Hence, measuring the system in the \(\{|x\rangle , |y\rangle \}\) basis at time \(t=\pi /2\alpha \) yields outcome \(|x\rangle \) with probability one. If the initial state was a uniform superposition over the orthonormal basis containing \(|x\rangle \), then the required evolution time is \(t=\pi \sqrt{N}/2\), where N is the size of the system (or equivalently, the number of elements in the database being searched).

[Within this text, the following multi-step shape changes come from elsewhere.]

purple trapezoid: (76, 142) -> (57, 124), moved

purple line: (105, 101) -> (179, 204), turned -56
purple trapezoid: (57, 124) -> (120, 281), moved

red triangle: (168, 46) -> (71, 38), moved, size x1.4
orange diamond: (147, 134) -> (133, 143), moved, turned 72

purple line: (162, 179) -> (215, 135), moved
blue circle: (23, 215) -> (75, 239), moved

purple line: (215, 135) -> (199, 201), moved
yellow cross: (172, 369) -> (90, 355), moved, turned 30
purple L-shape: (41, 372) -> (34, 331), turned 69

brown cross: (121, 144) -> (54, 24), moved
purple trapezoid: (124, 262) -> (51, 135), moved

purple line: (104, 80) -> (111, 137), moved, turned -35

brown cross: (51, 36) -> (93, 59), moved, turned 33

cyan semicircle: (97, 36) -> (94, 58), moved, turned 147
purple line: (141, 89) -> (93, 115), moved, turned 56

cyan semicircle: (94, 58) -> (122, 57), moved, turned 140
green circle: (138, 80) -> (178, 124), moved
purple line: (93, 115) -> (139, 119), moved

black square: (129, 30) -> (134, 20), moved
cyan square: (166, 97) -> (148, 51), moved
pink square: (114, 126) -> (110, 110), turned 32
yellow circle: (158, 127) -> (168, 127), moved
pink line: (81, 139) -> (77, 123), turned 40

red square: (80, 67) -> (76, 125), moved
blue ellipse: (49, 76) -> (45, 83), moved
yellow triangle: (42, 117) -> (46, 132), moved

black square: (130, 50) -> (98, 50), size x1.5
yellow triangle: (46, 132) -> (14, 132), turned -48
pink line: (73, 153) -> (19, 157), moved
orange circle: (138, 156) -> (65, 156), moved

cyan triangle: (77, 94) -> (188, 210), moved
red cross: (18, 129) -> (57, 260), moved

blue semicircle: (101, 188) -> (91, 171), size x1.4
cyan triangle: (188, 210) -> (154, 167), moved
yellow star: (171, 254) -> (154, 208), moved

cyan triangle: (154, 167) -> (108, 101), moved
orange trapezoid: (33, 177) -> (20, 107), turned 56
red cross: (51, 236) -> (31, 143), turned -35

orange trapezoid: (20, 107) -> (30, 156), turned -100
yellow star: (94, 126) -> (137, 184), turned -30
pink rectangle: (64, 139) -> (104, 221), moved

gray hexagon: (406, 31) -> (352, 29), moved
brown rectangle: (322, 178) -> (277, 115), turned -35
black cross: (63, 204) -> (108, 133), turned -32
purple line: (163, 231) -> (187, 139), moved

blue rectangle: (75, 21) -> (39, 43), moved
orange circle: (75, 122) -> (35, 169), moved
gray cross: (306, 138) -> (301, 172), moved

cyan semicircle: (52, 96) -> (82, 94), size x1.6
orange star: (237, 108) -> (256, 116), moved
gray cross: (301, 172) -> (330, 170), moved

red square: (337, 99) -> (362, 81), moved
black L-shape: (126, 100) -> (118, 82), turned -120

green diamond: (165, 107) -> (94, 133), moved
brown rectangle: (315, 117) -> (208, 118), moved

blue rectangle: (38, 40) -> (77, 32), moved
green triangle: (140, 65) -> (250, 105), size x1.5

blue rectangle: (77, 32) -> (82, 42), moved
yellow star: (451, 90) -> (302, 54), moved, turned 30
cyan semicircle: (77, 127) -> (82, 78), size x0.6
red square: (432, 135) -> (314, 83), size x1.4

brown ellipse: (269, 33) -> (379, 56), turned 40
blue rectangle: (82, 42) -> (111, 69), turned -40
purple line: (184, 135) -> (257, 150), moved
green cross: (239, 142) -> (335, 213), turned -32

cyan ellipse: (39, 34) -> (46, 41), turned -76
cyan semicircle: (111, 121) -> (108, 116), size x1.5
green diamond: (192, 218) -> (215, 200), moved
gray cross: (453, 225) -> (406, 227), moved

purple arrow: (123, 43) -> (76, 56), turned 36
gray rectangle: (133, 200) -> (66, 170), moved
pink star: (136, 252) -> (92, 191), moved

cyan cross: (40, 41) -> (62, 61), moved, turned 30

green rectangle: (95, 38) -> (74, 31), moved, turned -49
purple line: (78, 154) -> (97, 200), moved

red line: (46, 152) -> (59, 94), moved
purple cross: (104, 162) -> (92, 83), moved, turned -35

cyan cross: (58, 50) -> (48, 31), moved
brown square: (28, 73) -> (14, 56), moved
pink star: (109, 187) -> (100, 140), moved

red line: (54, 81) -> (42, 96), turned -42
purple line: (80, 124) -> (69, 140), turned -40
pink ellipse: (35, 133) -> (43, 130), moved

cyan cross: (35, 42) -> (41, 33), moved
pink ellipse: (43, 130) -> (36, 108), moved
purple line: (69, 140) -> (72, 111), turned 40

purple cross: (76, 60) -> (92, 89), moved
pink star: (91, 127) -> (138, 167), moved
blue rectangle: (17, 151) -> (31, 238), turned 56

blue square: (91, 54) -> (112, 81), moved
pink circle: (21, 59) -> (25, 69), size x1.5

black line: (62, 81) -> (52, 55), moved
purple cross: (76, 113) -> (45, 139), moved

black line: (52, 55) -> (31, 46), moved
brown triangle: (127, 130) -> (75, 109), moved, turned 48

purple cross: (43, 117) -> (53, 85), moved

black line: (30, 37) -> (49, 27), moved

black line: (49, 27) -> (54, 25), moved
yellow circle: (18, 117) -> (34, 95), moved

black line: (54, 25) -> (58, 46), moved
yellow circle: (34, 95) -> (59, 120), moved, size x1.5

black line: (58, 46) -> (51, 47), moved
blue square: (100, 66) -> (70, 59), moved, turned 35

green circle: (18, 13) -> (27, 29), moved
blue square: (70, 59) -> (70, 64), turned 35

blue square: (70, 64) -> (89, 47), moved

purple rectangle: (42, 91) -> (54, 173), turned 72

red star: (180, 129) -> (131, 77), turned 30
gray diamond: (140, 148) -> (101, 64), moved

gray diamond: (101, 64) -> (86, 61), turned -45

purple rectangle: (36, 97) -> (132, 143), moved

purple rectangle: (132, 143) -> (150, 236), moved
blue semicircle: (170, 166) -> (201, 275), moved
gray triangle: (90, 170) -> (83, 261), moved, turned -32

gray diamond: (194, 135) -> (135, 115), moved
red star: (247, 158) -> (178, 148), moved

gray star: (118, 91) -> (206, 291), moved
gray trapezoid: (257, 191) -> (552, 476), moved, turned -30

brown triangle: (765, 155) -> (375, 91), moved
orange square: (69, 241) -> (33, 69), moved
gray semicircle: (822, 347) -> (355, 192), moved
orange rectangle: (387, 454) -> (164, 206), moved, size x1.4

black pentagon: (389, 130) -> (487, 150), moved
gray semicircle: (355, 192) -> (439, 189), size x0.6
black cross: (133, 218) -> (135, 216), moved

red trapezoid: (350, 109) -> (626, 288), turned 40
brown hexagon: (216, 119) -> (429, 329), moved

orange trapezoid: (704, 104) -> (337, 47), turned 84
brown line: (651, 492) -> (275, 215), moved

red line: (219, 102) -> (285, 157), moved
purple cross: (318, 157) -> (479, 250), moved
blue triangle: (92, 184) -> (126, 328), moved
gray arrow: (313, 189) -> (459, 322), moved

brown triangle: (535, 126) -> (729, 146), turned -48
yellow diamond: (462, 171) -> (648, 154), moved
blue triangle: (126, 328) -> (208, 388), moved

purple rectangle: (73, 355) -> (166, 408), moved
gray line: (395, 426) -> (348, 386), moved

One might wonder why there is no mention of an oracle in the above discussion. The oracle comes into play when constructing a quantum circuit to simulate the above Hamiltonian evolution. As the above Hamiltonian depends on the marked item, the quantum circuit simulating it must query the search oracle a number of times proportional to the evolution time [16]. In this specific case, an efficient Hamiltonian simulation requires \(O(\sqrt{N})\) queries to the oracle, yielding an optimal quantum algorithm (up to constant factors) for the search problem. Recently, the authors of [36] have introduced a physical principle, termed “energy observability”, which implies the existence of a continuous reversible time evolution and ensures that the generator of any such evolution—a generalised “Hamiltonian”—is associated to an appropriate observable, which is a conserved quantity under the evolution—the generalised “energy” of the evolving system. Recall from Sect. 1 that the principles we have discussed were sufficient to ensure that projectors onto arbitrary states correspond to allowed transformations. Hence, our previous principles, together with energy observability as introduced in [36], might be sufficient to run the above quantum search algorithm, hence providing a theory independent description of an optimal (up to constant factors) search algorithm. Similar constructions based on Hamiltonian simulation might also show that theories satisfying the above physical principles can reach the query lower bounds derived in this paper.